Foi para testar e adequar gradualmente as expectativas que alguns modelos elétricos entraram já na pool de veículos que cobre Portugal Continental, dois VW Golf destinados a uma utilização mais citadina.

O processo, ainda em evolução e, por isso, sem histórico suficiente para permitir definir a validade da solução elétrica em termos operacionais e de custos, vai servir para ajudar “a tomar as melhores decisões num mercado tão volátil como o que presenciamos”, esclarece João Ganchas.

Pool para reduzir custos com alugueres

Há ano e meio que Hélder Albuquerque tem, entre outras tarefas, o trabalho de optimização da pool de 140 viaturas, um dos projetos de mobilidade do ISQ.
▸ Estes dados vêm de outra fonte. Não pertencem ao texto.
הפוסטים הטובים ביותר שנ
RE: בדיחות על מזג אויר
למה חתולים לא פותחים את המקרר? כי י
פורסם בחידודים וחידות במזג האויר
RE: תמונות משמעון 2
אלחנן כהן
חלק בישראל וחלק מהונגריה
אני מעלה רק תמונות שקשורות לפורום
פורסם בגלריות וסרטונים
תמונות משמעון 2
“Desenvolvemos uma plataforma de pool de viaturas, cujo principal objetivo foi otimizar a utilização dos veículos que compõem a frota da Direção de Soluções Integradas de Engenharia do ISQ. Esta solução traz várias vantagens: por um lado, a partilha de viaturas entre colaboradores proporciona uma maior disponibilidade dos veículos para uma utilização diária, bem como uma optimização dos custos da Direção; por outro, é possível afetar o custo real da viatura a cada projeto, através da modalidade de utilizador/pagador”.
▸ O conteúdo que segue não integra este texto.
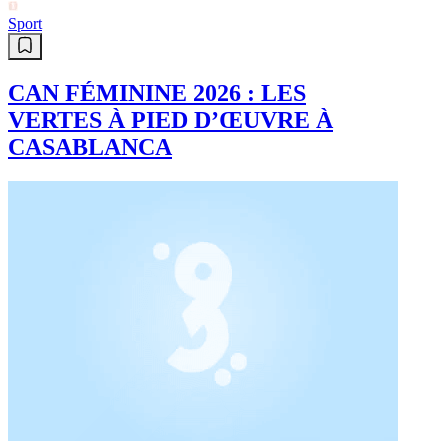
Sport
CAN FÉMININE 2026 : LES
VERTES À PIED D’ŒUVRE À
CASABLANCA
O modelo de gestão da pool desenvolvido internamente assenta numa plataforma que permite gerir a taxa de ocupação e a disponibilidade das viaturas para o dia-a-dia.

No início, a reserva da viatura era feita nesta plataforma mas, esclarece Hélder Albuquerque, atualmente os pedidos são feitos via telefone ou por correio electrónico, para permitir um maior controlo das reservas.

Todas as entradas e saídas das viaturas ficam registadas em nome do utilizador, incluindo a data e hora, tanto da entrega como da recolha.

“É essencial manter uma boa comunicação com os condutores, por forma a acompanhar as suas necessidades no dia-a-dia e, até antecipá-las, mas também para os sensibilizar quanto às necessidades de cumprimento dos prazos previstos de utilização de cada viatura. É igualmente necessária uma boa relação com as oficinas, no sentido de ter as viaturas imobilizadas o mínimo tempo possível, de modo a maximizar a disponibilidade e rentabilidade de utilização da frota”, diz Hélder Albuquerque, deste modo destacando a importância de assegurar uma pronta resposta às necessidades dos utilizadores deste serviço.

poolApesar de ser ainda cedo para medir os ganhos totais alcançados com a introdução desta solução, dois factores são evidenciados por este responsável: a mudança de clima na organização por diminuição de conflitos de falta de disponibilidade das viaturas e a significativa redução de custos derivado de um menor recurso a alugueres pontuais de viaturas de rent-a-car.

“A comunicação com os utilizadores é fundamental na gestão de uma ‘pool’, para que um planeamento atempado da entrada e saída das viaturas, assegure a disponibilidade e operacionalidade das mesmas”, reforça. “Porque só deste modo se consegue garantir que todos vão conseguir cumprir com os seus compromissos junto dos clientes”, conclui Hélder Albuquerque.

1.ª Parte da Reportagem

Frota ISQ: eletrificação gera incógnitas na negociação e incertezas nos custos (I)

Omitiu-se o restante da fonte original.